I have thus endeavored to answer your inquiries, and will add a few incidents.

In January, 1842, Samuel Lawrence introduced me to Charles Dickens, who was at that time on a tour of inspection in Lowell. In a brief interview, I gave him assurance that all the articles in The Offering were written by the class known as factory-girls. I afterward sent him a bound copy of the first volume, new series, which he noticed at some length in “American Notes for General Circulation,” the following being an extract:—

“They have got up among themselves a periodical called The Lowell Offering ... whereof I brought away from Lowell four hundred good solid pages, which I have read from beginning to end.... Of the merits of The Lowell Offering as a literary production, I will only observe, putting entirely out of sight the fact of the articles having been written by these girls after the arduous labors of the day, that it will compare advantageously with a great many English annuals.”

A volume entitled “Mind among the Spindles,” being a selection from The Offering, was published in England under the auspices, I believe, of Harriet Martineau. She, at all events, was the prompter of a fine review in The London Athenæum. This was early in 1843. The compliment was acknowledged by the present of an elegantly bound copy of the first and second volumes of the new series, with the inscription:—

“HARRIET MARTINEAU,
FROM
Harriet Farley, Harriot Curtis, and Harriet Lees.”

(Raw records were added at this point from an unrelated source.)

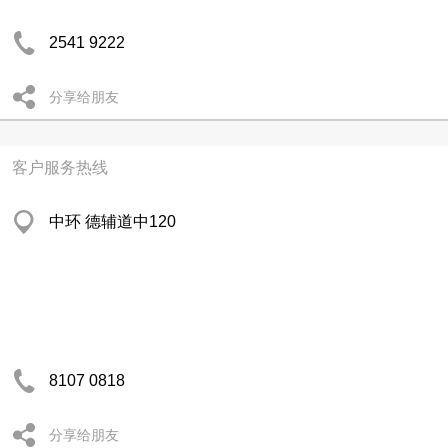
2541 9222
分享给朋友
客户服务热线
中环 德辅道中120
8107 0818
分享给朋友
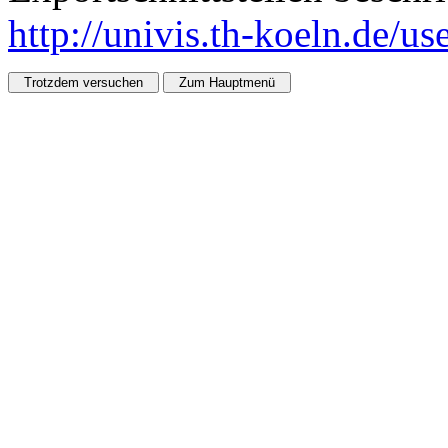
http://univis.th-koeln.de/u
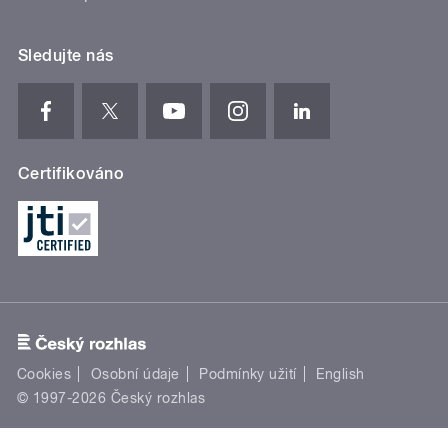
Sledujte nás
Certifikováno
Cookies
Osobní údaje
Podmínky užití
English
© 1997-2026 Český rozhlas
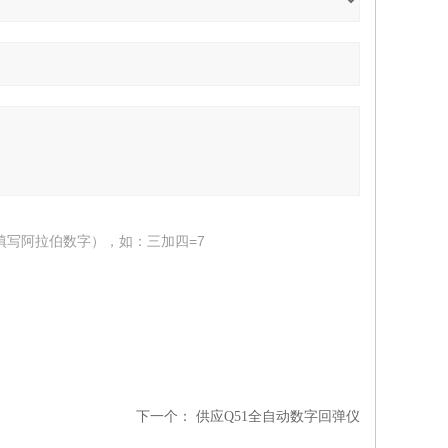
填写阿拉伯数字），如：三加四=7
下一个：
供应Q51全自动数字回弹仪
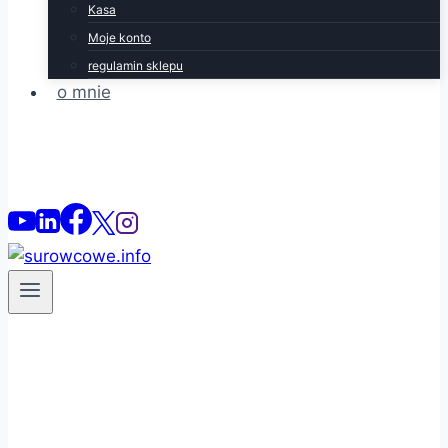
Kasa
Moje konto
regulamin sklepu
o mnie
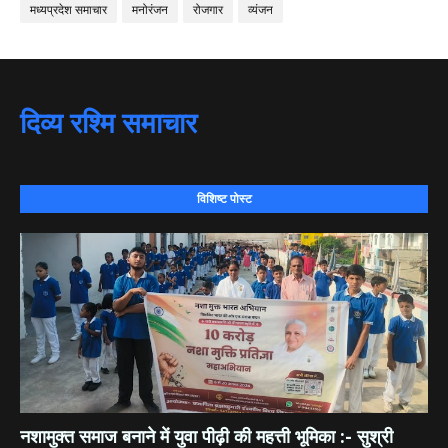
मध्यप्रदेश समाचार
मनोरंजन
रोजगार
व्यंजन
दिव्य रश्मि समाचार
विशिष्ट पोस्ट
नशामुक्त समाज बनाने में युवा पीढ़ी की महत्ती भूमिका :- सुश्री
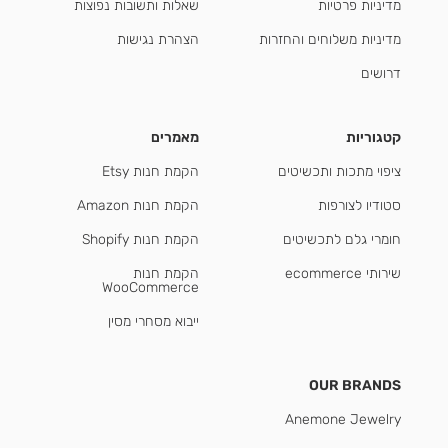
מדיניות פרטיות
שאלות ותשובות נפוצות
מדיניות משלוחים והחזרות
הצהרת נגישות
דרושים
קטגוריות
מאמרים
ציפוי מתכות ותכשיטים
הקמת חנות Etsy
סטודיו לצורפות
הקמת חנות Amazon
חומרי גלם לתכשיטים
הקמת חנות Shopify
שירותי ecommerce
הקמת חנות
WooCommerce
ייבוא מסחרי מסין
OUR BRANDS
Anemone Jewelry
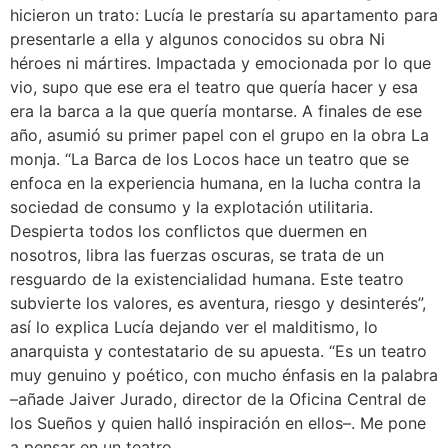
hicieron un trato: Lucía le prestaría su apartamento para
presentarle a ella y algunos conocidos su obra Ni
héroes ni mártires. Impactada y emocionada por lo que
vio, supo que ese era el teatro que quería hacer y esa
era la barca a la que quería montarse. A finales de ese
año, asumió su primer papel con el grupo en la obra La
monja. “La Barca de los Locos hace un teatro que se
enfoca en la experiencia humana, en la lucha contra la
sociedad de consumo y la explotación utilitaria.
Despierta todos los conflictos que duermen en
nosotros, libra las fuerzas oscuras, se trata de un
resguardo de la existencialidad humana. Este teatro
subvierte los valores, es aventura, riesgo y desinterés”,
así lo explica Lucía dejando ver el malditismo, lo
anarquista y contestatario de su apuesta. “Es un teatro
muy genuino y poético, con mucho énfasis en la palabra
–añade Jaiver Jurado, director de la Oficina Central de
los Sueños y quien halló inspiración en ellos–. Me pone
a pensar en un teatro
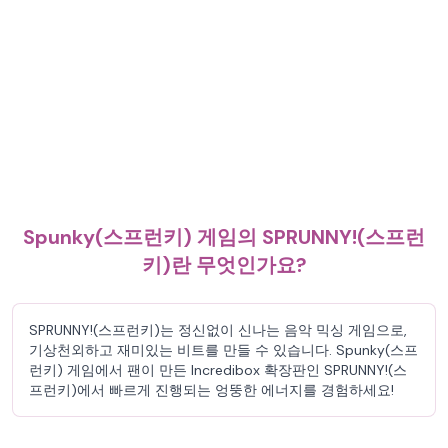
Spunky(스프런키) 게임의 SPRUNNY!(스프런
키)란 무엇인가요?
SPRUNNY!(스프런키)는 정신없이 신나는 음악 믹싱 게임으로,
기상천외하고 재미있는 비트를 만들 수 있습니다. Spunky(스프
런키) 게임에서 팬이 만든 Incredibox 확장판인 SPRUNNY!(스
프런키)에서 빠르게 진행되는 엉뚱한 에너지를 경험하세요!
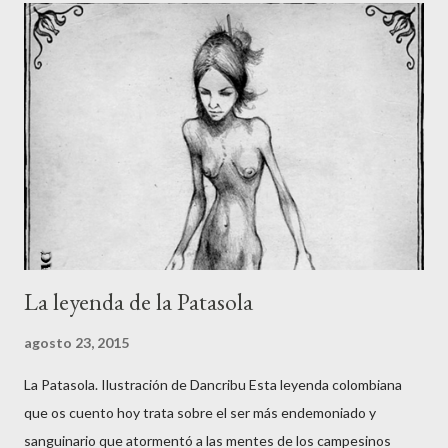
La leyenda de la Patasola
agosto 23, 2015
La Patasola. Ilustración de Dancribu Esta leyenda colombiana
que os cuento hoy trata sobre el ser más endemoniado y
sanguinario que atormentó a las mentes de los campesinos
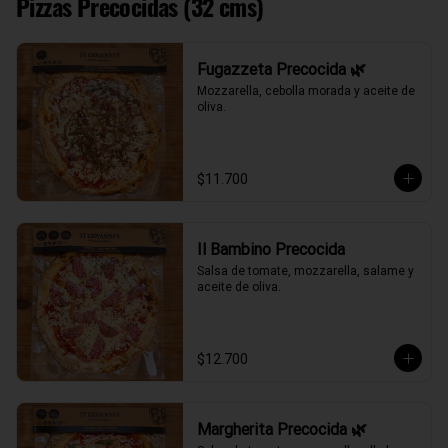
Pizzas Precocidas (32 cms)
Fugazzeta Precocida 🌿
Mozzarella, cebolla morada y aceite de 
oliva.
$11.700
Il Bambino Precocida
Salsa de tomate, mozzarella, salame y 
aceite de oliva.
$12.700
Margherita Precocida 🌿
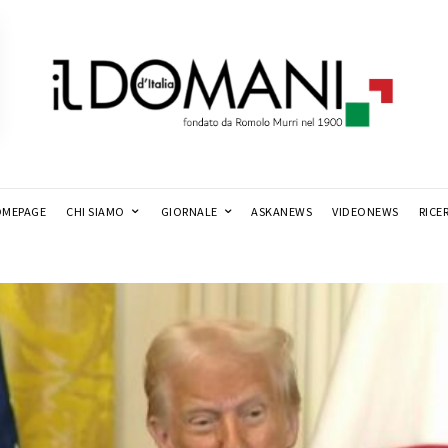
MEPAGE
CHI SIAMO
GIORNALE
ASKANEWS
VIDEONEWS
RICE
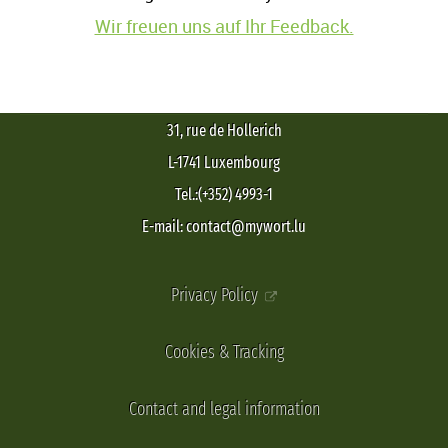
Wir freuen uns auf Ihr Feedback.
31, rue de Hollerich
L-1741 Luxembourg
Tel.:(+352) 4993-1
E-mail: contact@mywort.lu
Privacy Policy
Cookies & Tracking
Contact and legal information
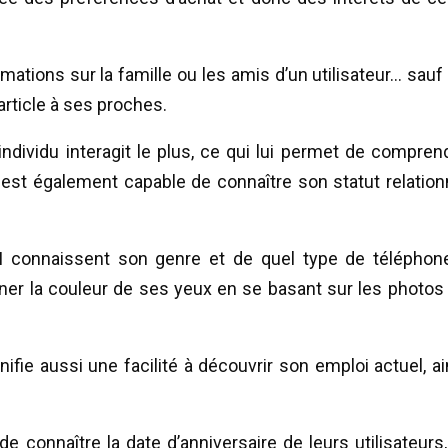
tions sur la famille ou les amis d’un utilisateur… sauf s
rticle à ses proches.
ndividu interagit le plus, ce qui lui permet de compren
 est également capable de connaître son statut relation
M connaissent son genre et de quel type de téléphone
ner la couleur de ses yeux en se basant sur les photos
nifie aussi une facilité à découvrir son emploi actuel, ai
 connaître la date d’anniversaire de leurs utilisateurs,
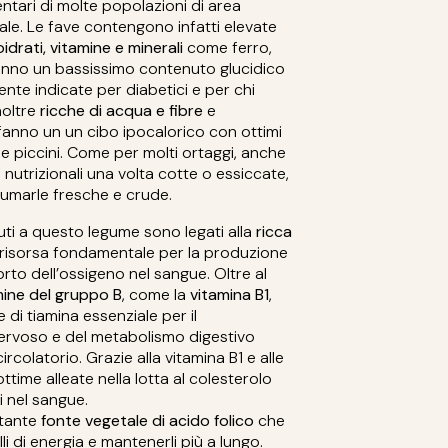
entari di molte popolazioni di area
le. Le fave contengono infatti elevate
idrati, vitamine e minerali
come ferro,
Hanno un bassissimo contenuto glucidico
te indicate per diabetici e per chi
noltre
ricche di acqua e fibre
e
anno un un cibo ipocalorico con ottimi
i e piccini. Come per molti ortaggi, anche
nutrizionali una volta cotte o essiccate,
sumarle fresche e crude.
iuti a questo legume sono legati alla
ricca
risorsa fondamentale per la produzione
porto dell’ossigeno nel sangue. Oltre al
mine del gruppo B
, come la
vitamina B1
,
di tiamina essenziale per il
ervoso e del metabolismo digestivo
colatorio. Grazie alla vitamina B1 e alle
ottime alleate nella lotta al colesterolo
li nel sangue.
rtante
fonte vegetale di acido folico
che
elli di energia e mantenerli più a lungo.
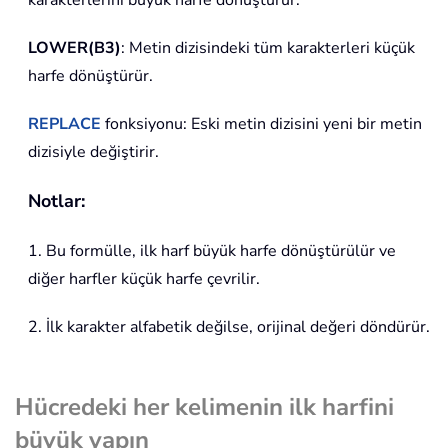
LOWER(B3)
: Metin dizisindeki tüm karakterleri küçük
harfe dönüştürür.
REPLACE
fonksiyonu: Eski metin dizisini yeni bir metin
dizisiyle değiştirir.
Notlar:
1. Bu formülle, ilk harf büyük harfe dönüştürülür ve
diğer harfler küçük harfe çevrilir.
2. İlk karakter alfabetik değilse, orijinal değeri döndürür.
Hücredeki her kelimenin ilk harfini
büyük yapın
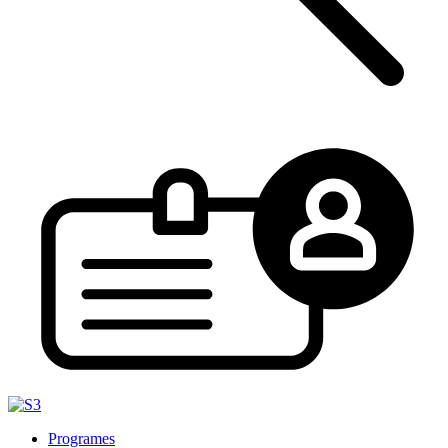
Programes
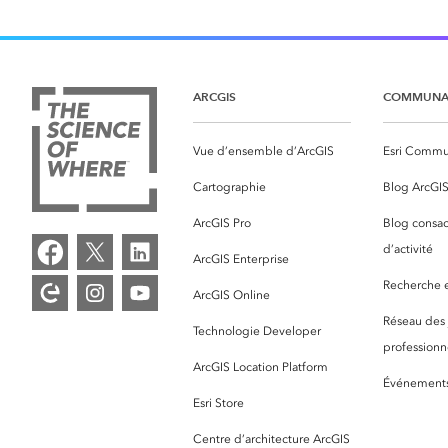
ARCGIS
COMMUNA
Vue d’ensemble d’ArcGIS
Esri Commu
Cartographie
Blog ArcGI
ArcGIS Pro
Blog consac
d’activité
ArcGIS Enterprise
Recherche et
ArcGIS Online
Réseau des
Technologie Developer
professionne
ArcGIS Location Platform
Événement
Esri Store
Centre d’architecture ArcGIS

The distinguished authoress said in reply: “It is welcome as a token of kindness and for its own value, and above all as a proof of sympathy between you and me, in regard to that great subject, the true honor and interests of our sex.” She might truly have claimed, in addition, not only that The Offering was the first work written entirely by factory-girls, but the first magazine or journal written exclusively by women, in all the world.

My administration as editor and publisher ceased with the close of the second volume, the numbers of which, as ‘copy’ was abundant, having been pushed to completion in advance of regular monthly issues.